**EXERCISE AIM:** Would it be possible to write out each entry below exactly, without the pictures?

Segment Start: EXCERPTED DATA

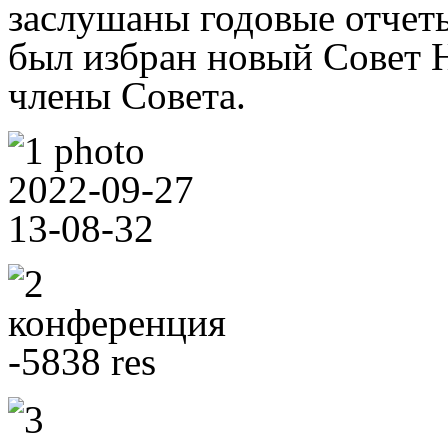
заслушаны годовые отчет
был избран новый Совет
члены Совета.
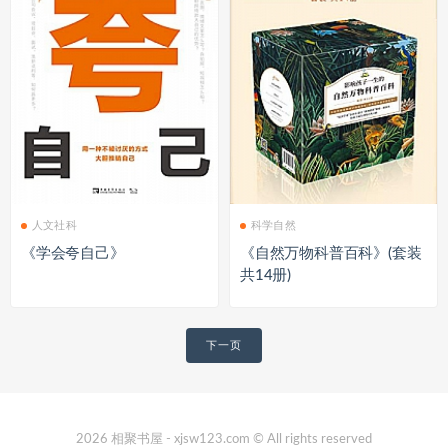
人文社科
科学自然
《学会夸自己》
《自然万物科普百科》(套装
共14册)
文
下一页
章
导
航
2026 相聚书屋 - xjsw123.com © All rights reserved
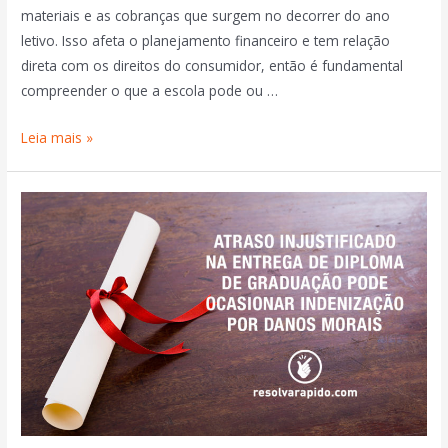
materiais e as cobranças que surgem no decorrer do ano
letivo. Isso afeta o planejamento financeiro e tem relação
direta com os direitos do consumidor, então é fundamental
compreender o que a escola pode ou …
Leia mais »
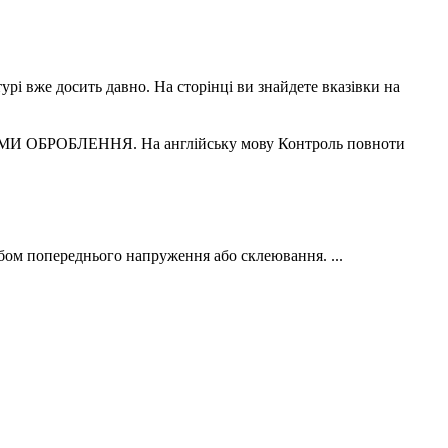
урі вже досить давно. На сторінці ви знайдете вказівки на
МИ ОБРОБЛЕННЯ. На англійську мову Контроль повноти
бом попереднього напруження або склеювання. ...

Segment End: EXCERPTED DATA

**RESPONSE TO THE TASK:**
заслушаны годовые отчет
был избран новый Совет
члены Совета.
人文社科
科学自然
《学会夸自己》
《自然万物科普百科》(套装
共14册)
文
下一页
章
导
航
2026 相聚书屋 - xjsw123.com © All rights reserved
materiais e as cobranças que surgem no decorrer do ano
letivo. Isso afeta o planejamento financeiro e tem relação
direta com os direitos do consumidor, então é fundamental
compreender o que a escola pode ou …
Leia mais »
урі вже досить давно. На сторінці ви знайдете вказівки на
МИ ОБРОБЛЕННЯ. На англійську мову Контроль повноти
бом попереднього напруження або склеювання. ...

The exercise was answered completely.